For a desktop like application where it is somewhat a single linear address space from your programs perspective you will likely have .text first then either .data or .bss and then after all of that the heap will be aligned at some point after that. The stack however it is set is typically up high and works down but that can be processor and operating system specific. that stack is typically within the programs view of the world the top of its memory.
virtual memory is invisible to all of this the application normally doesnt know or care about virtual memory. if and when the application fetches an instruction or does a data tranfer it goes through hardware which is configured by the operating system and that converts between virtual and physical. If the mmu indicates a fault, meaning that space has not been mapped to a physical address, that can sometimes be intentional and then another use of the term "Virtual memory" applies. This second definition the operating system can then for example take some other chunk of memory, yours or someone elses, move that to hard disk for example, mark that other chunk as not being there, and then mark your chunk as having some ram then let you execute not knowing you were interrupted with some ram that you didnt know you had to take from someone else. Your application by design doesnt want to know any of this, it just wants to run, the operating system takes care of managing physical memory and the mmu that gives you a virtual (zero based) address space...
If you were to do a little bit of bare metal programming, without mmu stuff at first then later with, microcontroller, qemu, raspberry pi, beaglebone, etc you can get your hands dirty both with the compiler, linker script and configuring an mmu. I would use an arm or mips for this not x86, just to make your life easier, the overall big picture all translates directly across targets.
If you're compiling a bootloader, which has to start from scratch, you can assume you've got the entire memory for yourself.
On the other hand, if you're compiling an application, you can assume you've got the entire memory for yourself.
The minor difference is that in the first case, you have all physical memory for yourself. As a bootloader, there's nothing else in RAM yet. In the second case, there's an OS in memory, but it will (normally) set up virtual memory for you so that it appears you have the entire address space for yourself. Usuaully you still have to ask the OS for actual memory, though.
The latter does mean that the OS imposes some rules. E.g. the OS very much would like to know where the first instruction of your program is. A simple rule might be that your program always starts at address 0, so the C compiler could put
int main() there. The OS typically would like to know where the stack is, but this is already a more flexible rule. As far as "the heap" is concerned, the OS really couldn't care.

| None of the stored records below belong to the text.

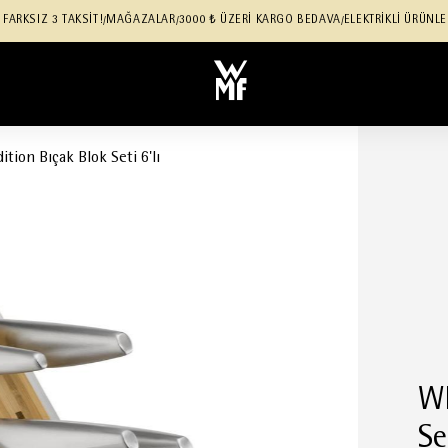
 FARKSIZ 3 TAKSİT!
MAĞAZALAR
3000 ₺ ÜZERİ KARGO BEDAVA
ELEKTRİKLİ ÜRÜNLE
/
/
/
tion Bıçak Blok Seti 6'lı
WM
Se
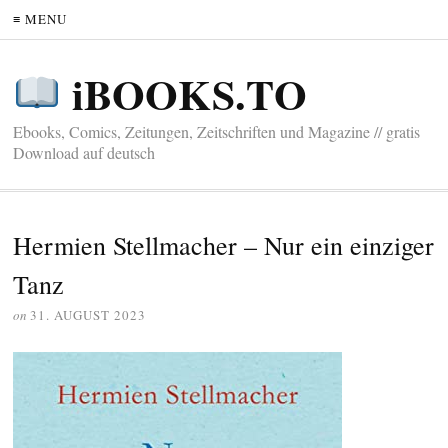
≡ MENU
iBOOKS.TO
Ebooks, Comics, Zeitungen, Zeitschriften und Magazine // gratis
Download auf deutsch
Hermien Stellmacher – Nur ein einziger
Tanz
on
31. AUGUST 2023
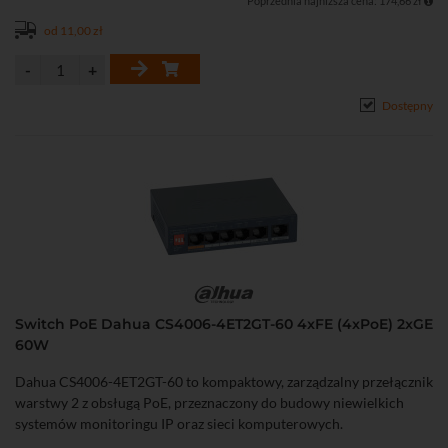
Poprzednia najniższa cena: 174,66 zł
ścianie.
od 11,00 zł
Dostępny
Switch PoE Dahua CS4006-4ET2GT-60 4xFE (4xPoE) 2xGE
60W
Dahua CS4006-4ET2GT-60 to kompaktowy, zarządzalny przełącznik
warstwy 2 z obsługą PoE, przeznaczony do budowy niewielkich
systemów monitoringu IP oraz sieci komputerowych.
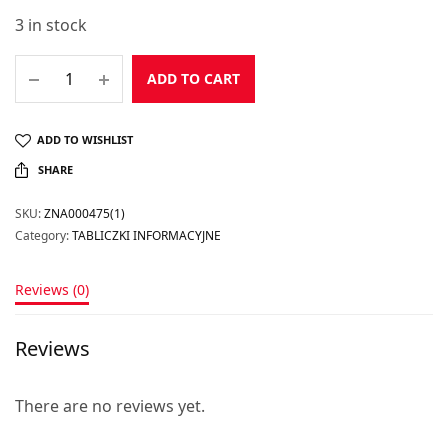
3 in stock
ADD TO CART
ADD TO WISHLIST
SHARE
SKU:
ZNA000475(1)
Category:
TABLICZKI INFORMACYJNE
Reviews (0)
Reviews
There are no reviews yet.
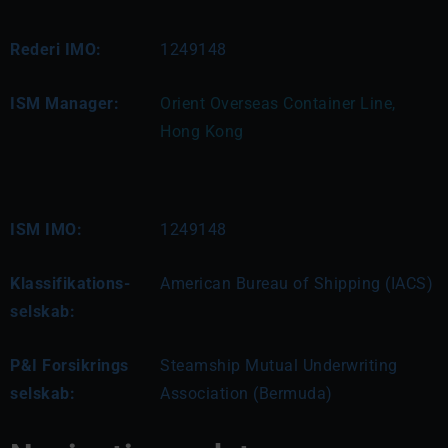
Rederi IMO:
1249148
ISM Manager:
Orient Overseas Container Line, 
Hong Kong
ISM IMO:
1249148
Klassifikations-
American Bureau of Shipping (IACS)
selskab:
P&I Forsikrings
Steamship Mutual Underwriting
selskab:
Association (Bermuda)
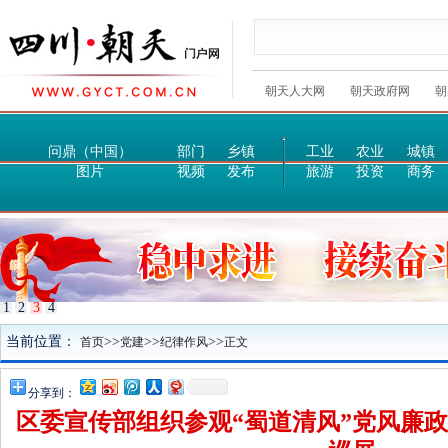
朝天人大网
朝天政府网
朝
问鼎（中国）
部门
乡镇
工业
农业
城镇
图片
视频
发布
旅游
投资
商务
1
2
3
4
当前位置：
>>
>>
>>
首页
党建
纪律作风
正文
分享到：
区委宣传部组织参观“蜀道清风”党风廉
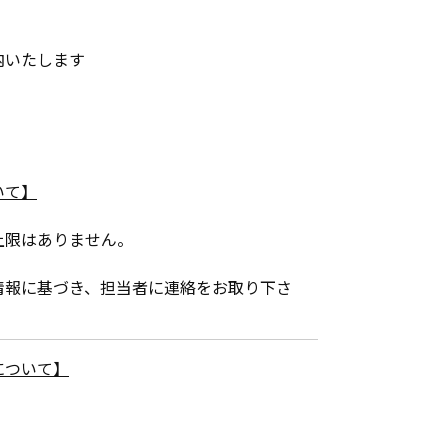
内いたします
いて】
上限はありません。
情報に基づき、担当者に連絡をお取り下さ
について】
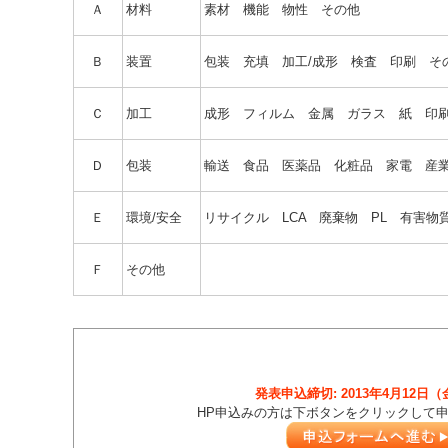
Ａ
材料
素材 機能 物性 その他
Ｂ
装置
包装 充填 加工/成形 検査 印刷 そ
Ｃ
加工
成形 フィルム 金属 ガラス 紙 印
Ｄ
包装
輸送 食品 医薬品 化粧品 家電 産業
Ｅ
環境/安全
リサイクル LCA 廃棄物 PL 有害物
Ｆ
その他
発表申込締切: 2013年4月12日
HP申込みの方は下ボタンをクリックして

#4Can I ask a quick follow up? Is the underlying machinery for calling functions, creating their local variables and adding them to the stack included in the program when it's compiled? Or is the machinery a part of the operating system?
#5This is great. Exactly was looking for. Any recommendations on good sites/books on this stuff? I don't even know what to google. I don't mean parse trees but more on how all this stuff practically works at the low level when converting the parse tree to code.
#6A good place to start would be a google search for "windows memory layout". This link comes up on the first page and looks to be pretty informative: Anatomy of a Program in Memory. From here you could probably find some other concepts to google.
#7Thanks! One thing that was throwing me off was that you have to declare an address to store a variable in assembly so I was thinking the compiler/assembly generator just assumed that it had it's own full address space.
#8Thanks! So it's safe to assume you have the entire memory for yourself I see.